Soon his parents' garage was too small to deal with the growing demand and production had to relocate to a new factory in Bridgnorth, Shropshire. The factory was officially opened by South Staffordshire MP Sir Patrick Cormack on 14 December 2007. The company's signature product was the edible chocolate box, which Barnett created when he was 13 to cut down on packaging expenses, and chocolate handbags, which used 53% pure dark chocolate supplied by Callebaut.

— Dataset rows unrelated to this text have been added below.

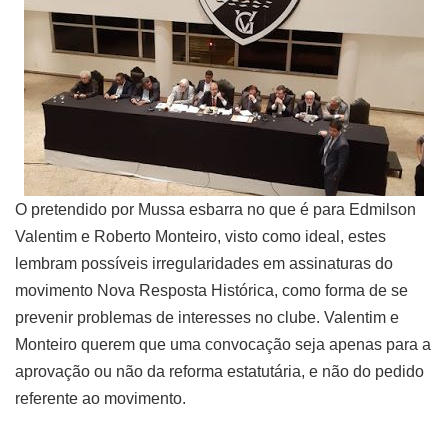
O pretendido por Mussa esbarra no que é para Edmilson
Valentim e Roberto Monteiro, visto como ideal, estes
lembram possíveis irregularidades em assinaturas do
movimento Nova Resposta Histórica, como forma de se
prevenir problemas de interesses no clube. Valentim e
Monteiro querem que uma convocação seja apenas para a
aprovação ou não da reforma estatutária, e não do pedido
referente ao movimento.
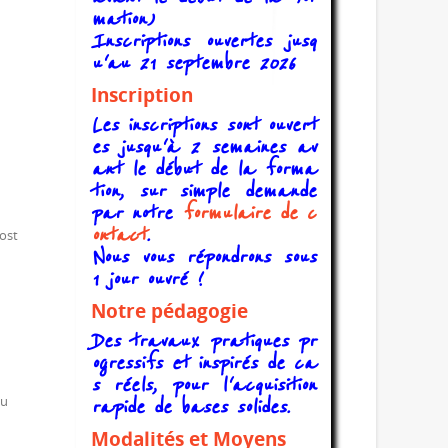
mation)
Inscriptions ouvertes jusq
u'au 21 septembre 2026
Inscription
Les inscriptions sont ouvert
es jusqu'à 2 semaines av
ant le début de la forma
tion, sur simple demande
par notre
formulaire de c
ontact
.
ost
Nous vous répondrons sous
1 jour ouvré !
Notre pédagogie
Des travaux pratiques pr
ogressifs et inspirés de ca
s réels, pour l'acquisition
du
rapide de bases solides.
Modalités et Moyens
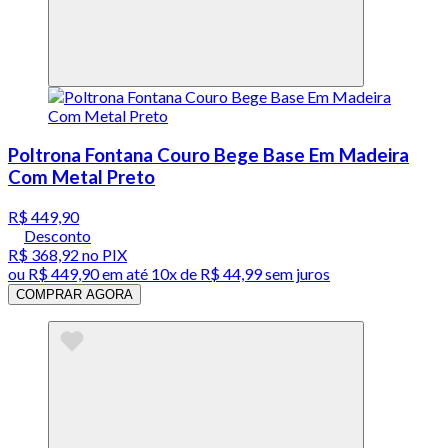
Poltrona Fontana Couro Bege Base Em Madeira
Com Metal Preto
R$ 449,90
Desconto
R$ 368,92
no PIX
ou
R$ 449,90
em até
10x de R$ 44,99 sem juros
COMPRAR AGORA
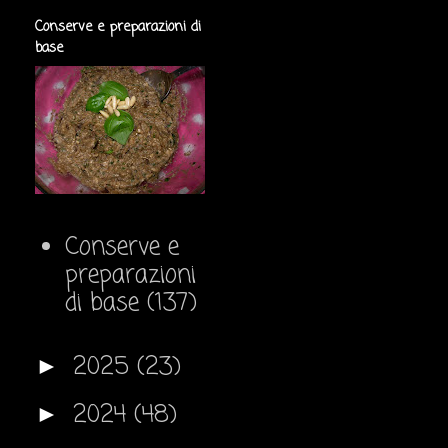
Conserve e preparazioni di
base
Conserve e
preparazioni
di base
(137)
2025
(23)
►
2024
(48)
►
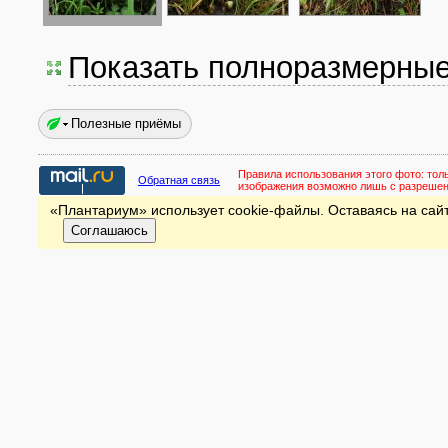
Показать полноразмерны
Полезные приёмы
Правила использования этого фото:
тол
Обратная связь
изображения возможно лишь с разреше
«Плантариум» использует cookie-файлы. Оставаясь на сайт
Соглашаюсь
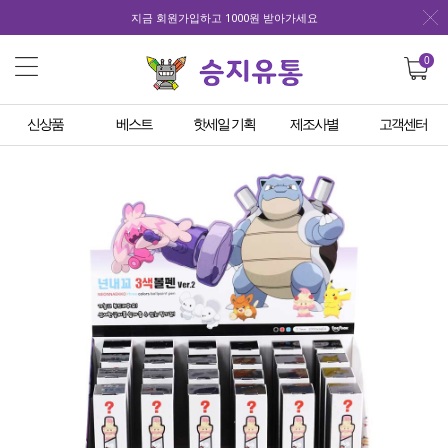
지금 회원가입하고 1000원 받아가세요
0
신상품
베스트
핫세일 기획
제조사별
고객센터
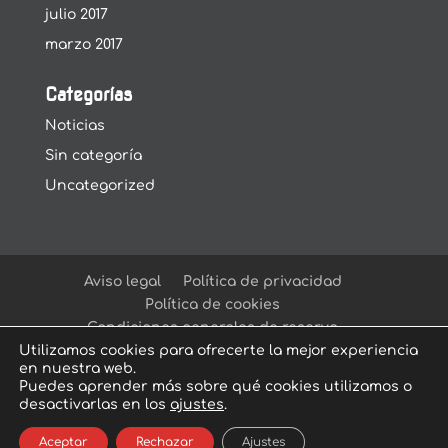
julio 2017
marzo 2017
Categorías
Noticias
Sin categoría
Uncategorized
Aviso legal
Política de privacidad
Política de cookies
Condiciones generales de reserva
Utilizamos cookies para ofrecerte la mejor experiencia
en nuestra web.
Puedes aprender más sobre qué cookies utilizamos o
desactivarlas en los
ajustes
.
© Arcadia Escape Room
| Escape Room en
Aceptar
Rechazar
Ajustes
Sevilla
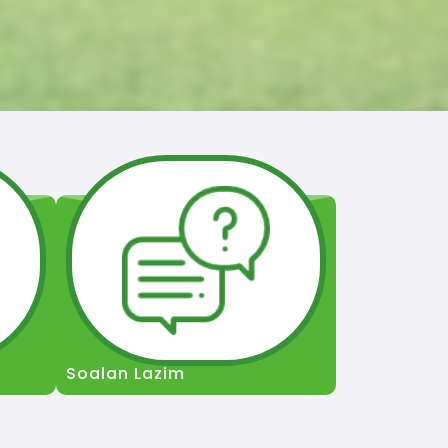
Soalan Lazim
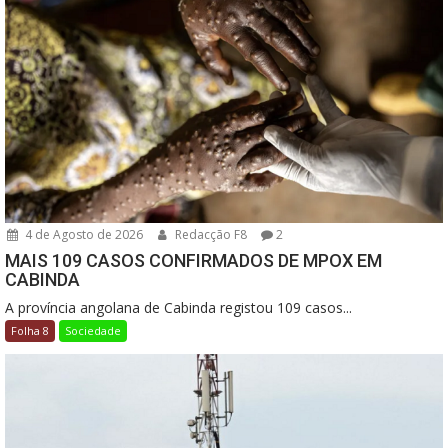
4 de Agosto de 2026
Redacção F8
2
MAIS 109 CASOS CONFIRMADOS DE MPOX EM
CABINDA
A província angolana de Cabinda registou 109 casos...
Folha 8
Sociedade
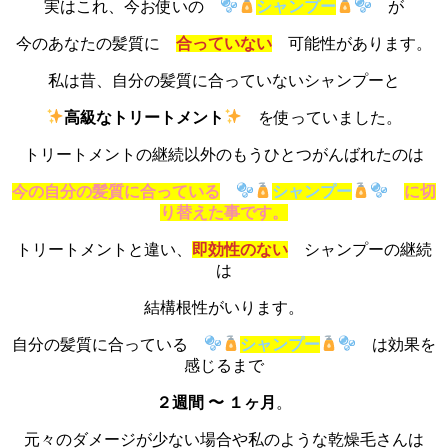
実はこれ、今お使いの
シャンプー
が
今のあなたの髪質に
合っていない
可能性があります。
私は昔、自分の髪質に合っていないシャンプーと
高級なトリートメント
を使っていました。
トリートメントの継続以外のもうひとつがんばれたのは
今の自分の髪質に合っている
シャンプー
に切
り替えた事です。
トリートメントと違い、
即効性のない
シャンプーの継続
は
結構根性がいります。
自分の髪質に合っている
シャンプー
は効果を
感じるまで
２週間 〜 １ヶ月
。
元々のダメージが少ない場合や私のような乾燥毛さんは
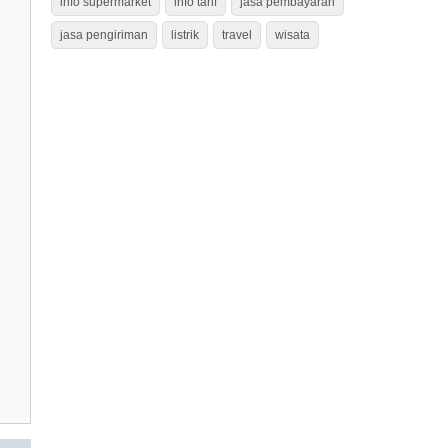
info supermarket
info tarif
jasa pembayaran
jasa pengiriman
listrik
travel
wisata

In 2012, Barnett began to consider closing the company, due feeling unable to keep the high standards he had for his company, and with ingredient prices rising. By 2015, he had sold all of the company's assets, and had transitioned into a career as a full-time business consultant. Louis Barnett Chocolates LTD (the company under which Chokolit was run) was dissolved in May 2016, and it has not traded since, although its website remained public until 2019.

===Activism===
Barnett was involved in a lobby for the reclassification of palm oil In contrast to other vegetable oils which have been connected to the health and longevity of Mediterranean people, palm oil is saturated and not healthy. Despite this, palm oil is widely used in the confectionery industry which he believes devalues the product. It is also used as a bio fuel. He argues that the loss of rain forest to provide space for palm plantations causes the destruction of the only remaining habitat of Sumatran orang-utans and that together with the carbon dioxide formed by burning the oil it leads to a net increase of carbon dioxide in the atmosphere.

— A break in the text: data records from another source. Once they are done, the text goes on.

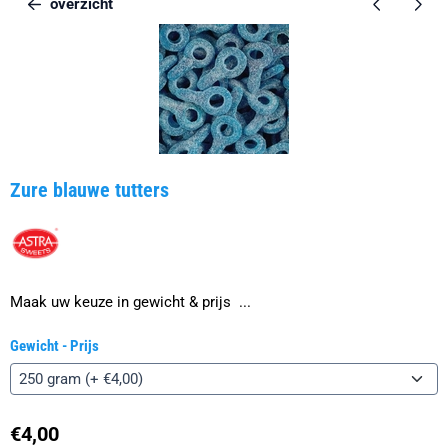
overzicht
Zure blauwe tutters
Maak uw keuze in gewicht & prijs ...
Gewicht - Prijs
€
4,00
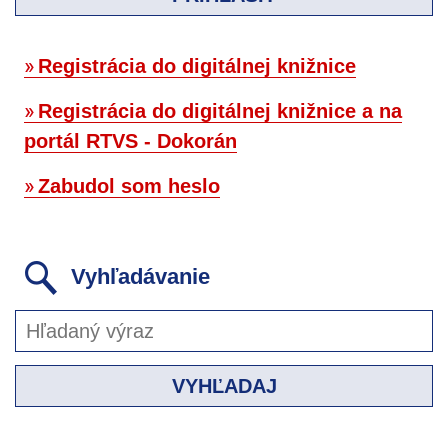
Registrácia do digitálnej knižnice
Registrácia do digitálnej knižnice a na
portál RTVS - Dokorán
Zabudol som heslo
Vyhľadávanie
VYHĽADAJ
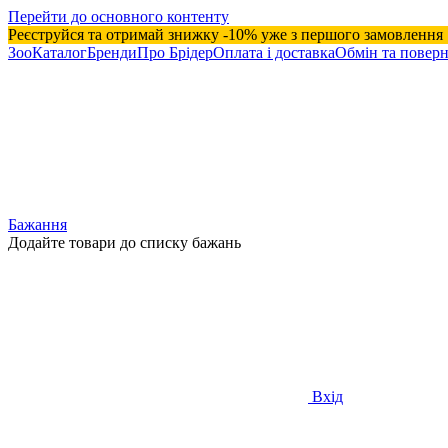
Перейти до основного контенту
Реєструйся та отримай знижку -10% уже з першого замовлення
ЗооКаталог
Бренди
Про Брідер
Оплата і доставка
Обмін та повер
Бажання
Додайте товари до списку бажань
Вхід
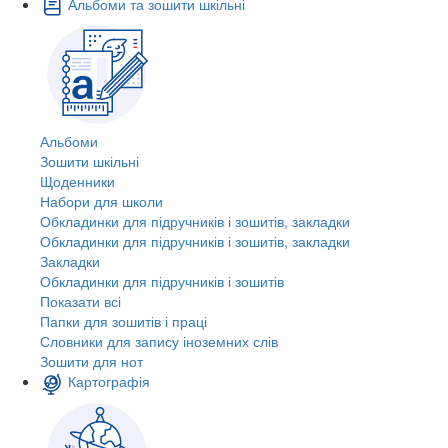
Альбоми та зошити шкільні
Альбоми
Зошити шкільні
Щоденники
Набори для школи
Обкладинки для підручників і зошитів, закладки
Обкладинки для підручників і зошитів, закладки
Закладки
Обкладинки для підручників і зошитів
Показати всі
Папки для зошитів і праці
Словники для запису іноземних слів
Зошити для нот
Картографія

In support of this effort he released a range of chocolate bars called "Biting Back Bar" which he launched on 29 May 2008 at Chester Zoo, the first place to stock the bars.
The first bar, the "Orang-utan Biting Back Bar", contained dark chocolate bar and has a hint of orange. It was sold by Chokolit, and several British zoos.

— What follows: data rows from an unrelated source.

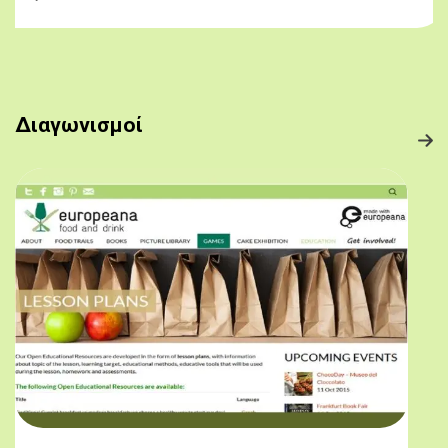
Διαγωνισμοί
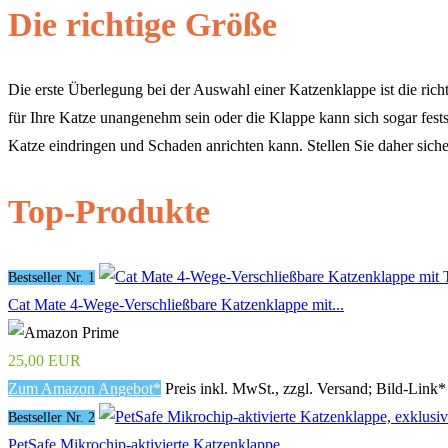
Die richtige Größe
Die erste Überlegung bei der Auswahl einer Katzenklappe ist die richt
für Ihre Katze unangenehm sein oder die Klappe kann sich sogar festse
Katze eindringen und Schaden anrichten kann. Stellen Sie daher sich
Top-Produkte
Bestseller Nr. 1
Cat Mate 4-Wege-Verschließbare Katzenklappe mit...
25,00 EUR
Zum Amazon Angebot*
Preis inkl. MwSt., zzgl. Versand; Bild-Link*
Bestseller Nr. 2
PetSafe Mikrochip-aktivierte Katzenklappe...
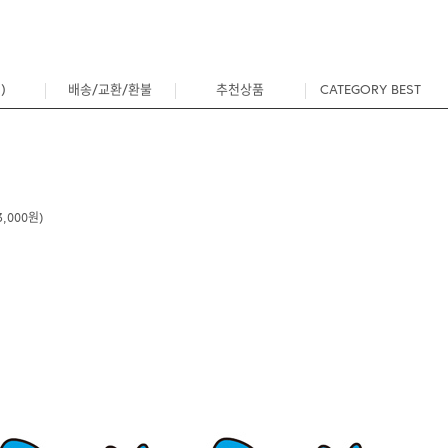
)
배송/교환/환불
추천상품
CATEGORY BEST
0
,000원)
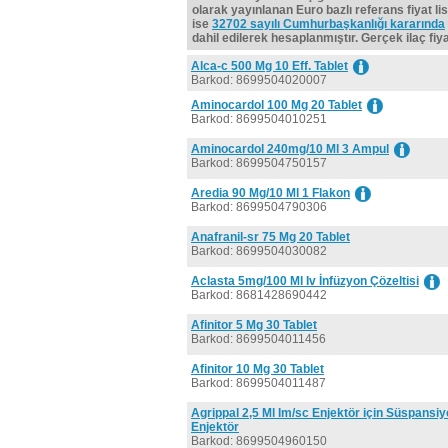
olarak yayınlanan Euro bazlı referans fiyat lis
ise
32702 sayılı Cumhurbaşkanlığı kararında
dahil edilerek hesaplanmıştır. Gerçek ilaç fiyat
Alca-c 500 Mg 10 Eff. Tablet
Barkod: 8699504020007
Aminocardol 100 Mg 20 Tablet
Barkod: 8699504010251
Aminocardol 240mg/10 Ml 3 Ampul
Barkod: 8699504750157
Aredia 90 Mg/10 Ml 1 Flakon
Barkod: 8699504790306
Anafranil-sr 75 Mg 20 Tablet
Barkod: 8699504030082
Aclasta 5mg/100 Ml Iv İnfüzyon Çözeltisi
Barkod: 8681428690442
Afinitor 5 Mg 30 Tablet
Barkod: 8699504011456
Afinitor 10 Mg 30 Tablet
Barkod: 8699504011487
Agrippal 2,5 Ml Im/sc Enjektör için Süspansiy
Enjektör
Barkod: 8699504960150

Early in 2008, the MP who opened Chokolit's Bridgnorth production facility arranged for Barnett to meet Prime Minister Gordon Brown and conservative leader David Cameron at the Houses of Parliament. He discussed his views on palm oil with the politicians, showed the first "Biting Back Bar" and discussed opening a new outlet with House of Commons catering chiefs. Cameron called Barnett "a most remarkable young man who has the makings of becoming one of the significant entrepreneurs of the next decade".

==Awards and honours==
- 2011 Emerging Entrepreneur of the Year Award (won) Insider business Awards, Belfry
- Lord Carter Award for excellence in the food industry (won)
- Young Entrepreneur of the Year Award 2007 (nominated)
- 2007 Enterprising Young Brits Awards (finalist, teen category)
- Heart of England Fine Foods Diamond Awards (shortlisted, confectionery category)
- Food Processing Awards 2007(finalist, Packaging Innovation of the Year)
Louis was awarded the honour of "Young Champion" in 2010 at the inaugural Youth Olympic Games in Singapore and attended at the "What Makes A Young Champion?" event.